The Beauregard monument in New Orleans, which is scheduled to be taken down and has already been defaced, could find a new home at Shiloh. After Albert Sidney Johnston was killed, Beauregard assumed command of the Confederate army. Part of the first day and all of the second day of fighting was under Beauregard’s command.
An equestrian statue of Beauregard near Water Oaks pond at Shiloh would be quite striking. It was in this area he tried to rally the Southern soldiers until he ordered a retreat to Corinth, Mississippi.
New Orleans’ Lee statue came down Thursday, and a Lee statue in Charlottesville, Virginia, may also come down. They could move to Fredericksburg and Chancellorsville battlefields, both of which were stunning victories for Lee. Chancellorsville is considered Lee’s masterpiece.
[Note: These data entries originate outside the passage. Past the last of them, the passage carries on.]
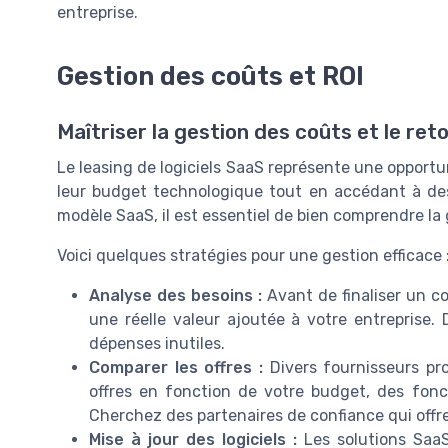
entreprise.
Gestion des coûts et ROI
Maîtriser la gestion des coûts et le re
Le leasing de logiciels SaaS représente une opportu
leur budget technologique tout en accédant à des
modèle SaaS, il est essentiel de bien comprendre la 
Voici quelques stratégies pour une gestion efficace 
Analyse des besoins :
Avant de finaliser un co
une réelle valeur ajoutée à votre entreprise.
dépenses inutiles.
Comparer les offres :
Divers fournisseurs pr
offres en fonction de votre budget, des fonct
Cherchez des partenaires de confiance qui offre
Mise à jour des logiciels :
Les solutions Saa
A great thing about national battlefields is the educational programs led by park rangers near and about the monuments and historic figures. History is actually being taught at these sites, and discussions range from the Civil War to how some Southern leaders preached reconciliation between North and South.
The Jefferson Davis statue could find a home close to New Orleans. Beauvoir in Biloxi, Mississippi, is the last home of the Mexican-American War hero, former U.S. secretary of war and only Confederate president. Beauvoir already has two Davis statues, but finding room for another isn’t beyond the realm of possibility.
These ideas may do little to soothe hurt feelings of the pro-monument crowd, but it would seem a monument at a historic site or national battlefield is far better than in a dusty old warehouse.